Отец и сын некоторое время посидели в темноте, ожидая, что электричество вот-вот появится. Но тут до них донесся вой сирен, причем сирен было много, куда больше, чем обычно.

– Пойдем наверх, посмотрим, что случилось, – сказал Марчелло. Они поднялись на деревянную крышу, аltana [5]. Открыв дверь, сразу увидели бушующее пламя.

Марчелло решил немедленно покинуть дом. Они, нащупывая в темноте ступени, спустились по лестнице; по дороге Марчелло мучила одна мысль: неужели дом, простоявший шестьсот лет, обречен? Если да, то вместе с ним суждено будет погибнуть и самой лучшей в Венеции частной библиотеке. Собрание Марчелло занимало почти весь третий этаж. Помещение библиотеки было подлинным архитектурным шедевром; его высокие стены окружала деревянная галерея, попасть на которую можно было только по потайной лестнице, скрытой за панелью стены. На полках, высившихся от пола до потолка, помещались сорок тысяч томов частных и государственных документов; некоторым было больше тысячи лет. Это собрание заслуженно считалось сокровищницей венецианской истории, и Марчелло регулярно предоставлял документы ученым. Он и сам проводил долгие часы в величественном, напоминающем трон, кожаном кресле, просматривая архивы, в особенности архивы собственной семьи, одной из старейших в Венеции. Среди предков Марчелло был один дож пятнадцатого века. Семья Марчелло принимала участие в финансировании строительства «Ла Фениче», и ее члены были совладельцами театра почти до начала Второй мировой войны, когда он перешел в собственность городского муниципалитета.

Марчелло дошел до Кампо-Сан-Фантин и оказался среди толпы, где в полном составе присутствовал городской совет, поспешивший к месту пожара из ратуши на Ка-Фарсетти, где в то время проходило вечернее заседание. Марчелло был в городе заметной фигурой, люди мгновенно узнавали его лысину и коротко подстриженную седую бородку. Репортеры часто охотились за ним, чтобы получить комментарии по тем или иным поводам, зная, что всегда услышат пару честных, а порой и весьма язвительных фраз. Однажды он так представился одному интервьюеру: «Я любопытный, беспокойный, эклектичный, импульсивный и капризный тип». Последние две черты напомнили о себе теперь, когда он стоял в толпе, глядя на пылавший оперный театр.
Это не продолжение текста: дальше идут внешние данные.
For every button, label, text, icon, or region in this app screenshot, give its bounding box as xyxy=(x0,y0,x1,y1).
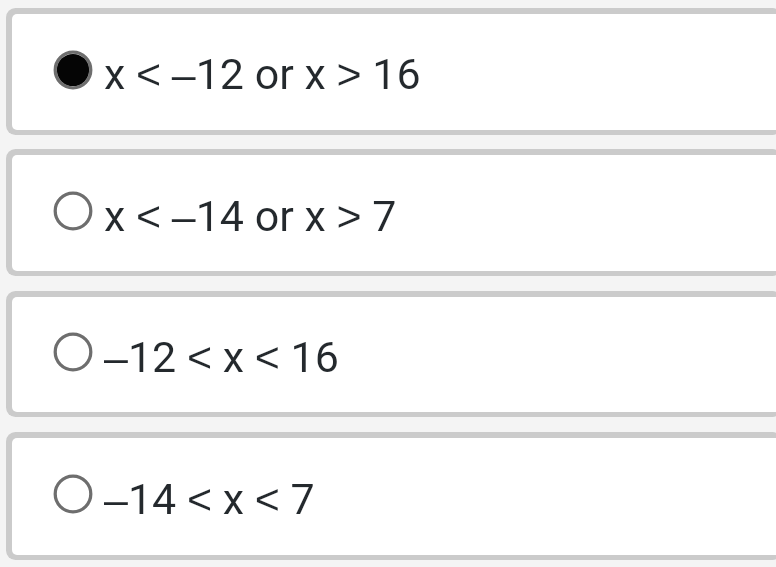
button[interactable]: Choose this answer xyxy=(6,291,776,417)
button[interactable]: Choose this answer xyxy=(53,474,93,514)
button[interactable]: Choose this answer xyxy=(6,432,776,560)
button[interactable]: Choose this answer xyxy=(53,191,93,231)
staticText: x < –14 or x > 7 xyxy=(104,191,397,241)
button[interactable]: Selected answer xyxy=(53,50,93,90)
button[interactable]: Selected answer xyxy=(6,8,776,135)
staticText: –14 < x < 7 xyxy=(104,474,315,524)
staticText: x < –12 or x > 16 xyxy=(104,49,421,99)
staticText: –12 < x < 16 xyxy=(104,332,339,382)
button[interactable]: Choose this answer xyxy=(6,149,776,276)
button[interactable]: Choose this answer xyxy=(53,332,93,372)
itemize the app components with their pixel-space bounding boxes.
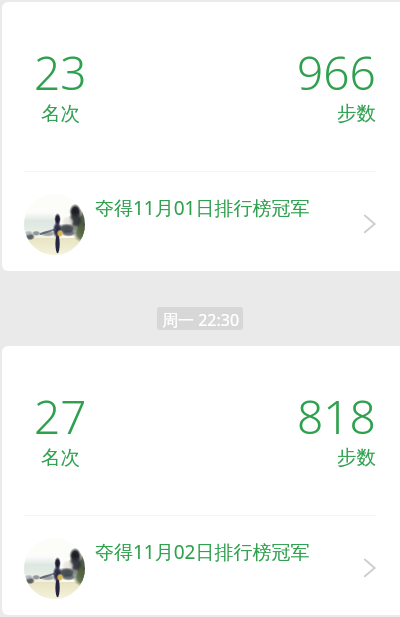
button[interactable]: 夺得11月01日排行榜冠军 [2, 180, 400, 270]
staticText: 966 [297, 41, 376, 104]
staticText: 名次 [41, 445, 80, 470]
staticText: 23 [34, 41, 87, 104]
button[interactable]: 23 [2, 2, 400, 271]
button[interactable]: 27 [2, 346, 400, 615]
staticText: 27 [34, 385, 87, 448]
staticText: 夺得11月02日排行榜冠军 [95, 539, 310, 565]
button[interactable]: 周一 22:30 [161, 307, 239, 330]
staticText: 名次 [41, 101, 80, 126]
staticText: 夺得11月01日排行榜冠军 [95, 195, 310, 221]
staticText: 818 [297, 385, 376, 448]
staticText: 步数 [337, 101, 376, 126]
staticText: 步数 [337, 445, 376, 470]
button[interactable]: Open ranking detail [352, 548, 388, 584]
button[interactable]: Open ranking detail [352, 204, 388, 240]
button[interactable]: 夺得11月02日排行榜冠军 [2, 524, 400, 614]
staticText: 周一 22:30 [162, 309, 240, 330]
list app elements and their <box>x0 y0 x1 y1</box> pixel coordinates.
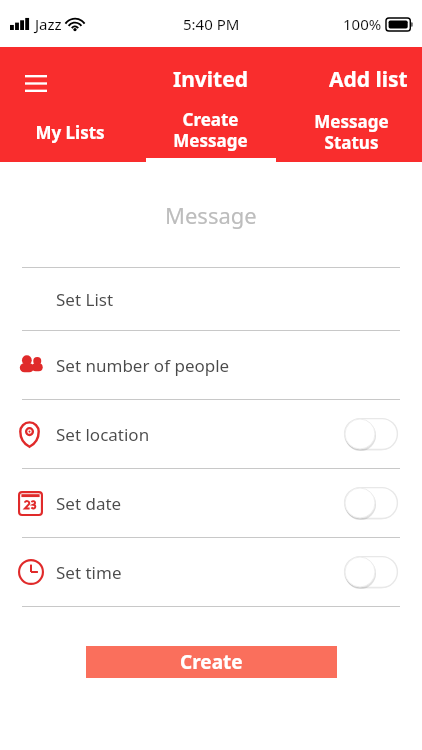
staticText: Create <box>180 649 243 675</box>
staticText: Set date <box>56 492 122 515</box>
staticText: Add list <box>329 65 408 94</box>
staticText: Jazz <box>35 14 62 34</box>
button[interactable]: Menu <box>14 61 58 105</box>
button[interactable]: Set location <box>0 400 422 468</box>
button[interactable]: Set date <box>0 469 422 537</box>
staticText: Create Message <box>173 108 248 152</box>
button[interactable]: Message Status <box>281 104 422 162</box>
button[interactable]: Toggle <box>344 418 398 450</box>
button[interactable]: Set number of people <box>0 331 422 399</box>
staticText: 5:40 PM <box>183 14 240 34</box>
staticText: Set List <box>56 288 114 311</box>
button[interactable]: Set time <box>0 538 422 606</box>
button[interactable]: Create <box>86 646 337 678</box>
staticText: Set location <box>56 423 150 446</box>
button[interactable]: Message <box>0 162 422 267</box>
button[interactable]: Toggle <box>344 556 398 588</box>
button[interactable]: My Lists <box>0 104 140 162</box>
staticText: Set number of people <box>56 354 230 377</box>
button[interactable]: Add list <box>321 57 416 102</box>
staticText: Set time <box>56 561 122 584</box>
staticText: Invited <box>173 65 249 94</box>
staticText: Message Status <box>314 110 389 154</box>
button[interactable]: Toggle <box>344 487 398 519</box>
button[interactable]: Set List <box>0 268 422 330</box>
staticText: 100% <box>343 14 382 34</box>
staticText: My Lists <box>35 121 105 144</box>
staticText: Message <box>165 200 257 230</box>
button[interactable]: Create Message <box>140 104 281 162</box>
– Какой позор, какой стыд, – произнес он. – Театр погиб. Думаю, что я его уже никогда не увижу. Реконструкция затянется надолго. Полагаю, меня не будет в живых, когда она закончится.

Казалось, Марчелло обращался к стоявшему рядом человеку, но на самом деле его слова предназначались красивому мужчине с аккуратной темной бородой, стоявшему в паре метров от него: мэру Венеции Массимо Каччари. Мэр Каччари, бывший коммунист, был профессором философии и архитектуры Венецианского университета и одним из самых авторитетных философов современной Италии. Должность мэра автоматически делала его президентом «Ла Фениче», а значит, именно он отвечал за безопасность театра, а теперь будет отвечать и за его восстановление. По существу, реплика Марчелло означала, что, по его мнению, Каччари и его левое правительство недостаточно компетентны для выполнения этой задачи. Мэр Каччари взирал на пожар с видом глубочайшего отчаяния и никак не отреагировал на косвенную издевку Марчелло.

– Но, – продолжил граф, – я предлагаю – если они хотят восстановить это место в его первозданном виде, то есть как общественное место для встреч, – построить здесь большую дискотеку для молодых людей.

Стоявший впереди Марчелло старик в ужасе обернулся. По его щекам текли слезы.

– Джироламо! – сказал он. – Как ты можешь говорить такое? Да и вообще, кто знает, чего эти молодые люди захотят через пять лет?

Из глубин «Ла Фениче» донесся оглушительный грохот. На пол рухнула огромная хрустальная люстра.

– Пожалуй, ты прав, – ответил Марчелло, – но, как всем известно, посещение оперы – это всегда социальное мероприятие. Это видно даже по архитектуре. Только треть всех мест расположена так, что с них хорошо видна сцена. Остальные сиденья, особенно в ложах, на самом деле больше подходят для того, чтобы глазеть на публику. Все сделано для более удобного общения.

Марчелло произнес это с легким удивлением и без малейших следов цинизма. Кажется, его забавляло, что кто-то мог думать, будто поколения завсегдатаев оперы, как, например, представителей рода Марчелло, привлекало в ней нечто возвышенное – музыка или культура. Бенедетто Марчелло, композитор восемнадцатого века и один из предков Джироламо Марчелло, стал в этом смысле исключением. Все время своего существования «Ла Фениче» был местом, освящающим социальный ландшафт Венеции, а Джироламо Марчелло – великим знатоком социальной истории венецианского общества. В принципе его даже считали крупным авторитетом в этом предмете.

– В прежние времена, – сказал он, – частные ложи были снабжены шторами, которые можно было задернуть даже во время представления. Мой дед обожал посещать оперу, но музыка интересовала его меньше всего. Шторы он открывал, когда на сцене происходили кульминационные события. Он говорил: «Тише! Вот она, эта ария!» – поднимал шторы и аплодировал. «Отлично! Очень мило! Какое исполнение!» Потом он снова задергивал шторы. Во время спектакля из дома приходил слуга, приносивший корзинку с холодной курятиной и вином. Опера была лишь формой отдыха, да и в самом деле, куда дешевле принести в оперу корзинку с едой, чем весь вечер отапливать целый дворец.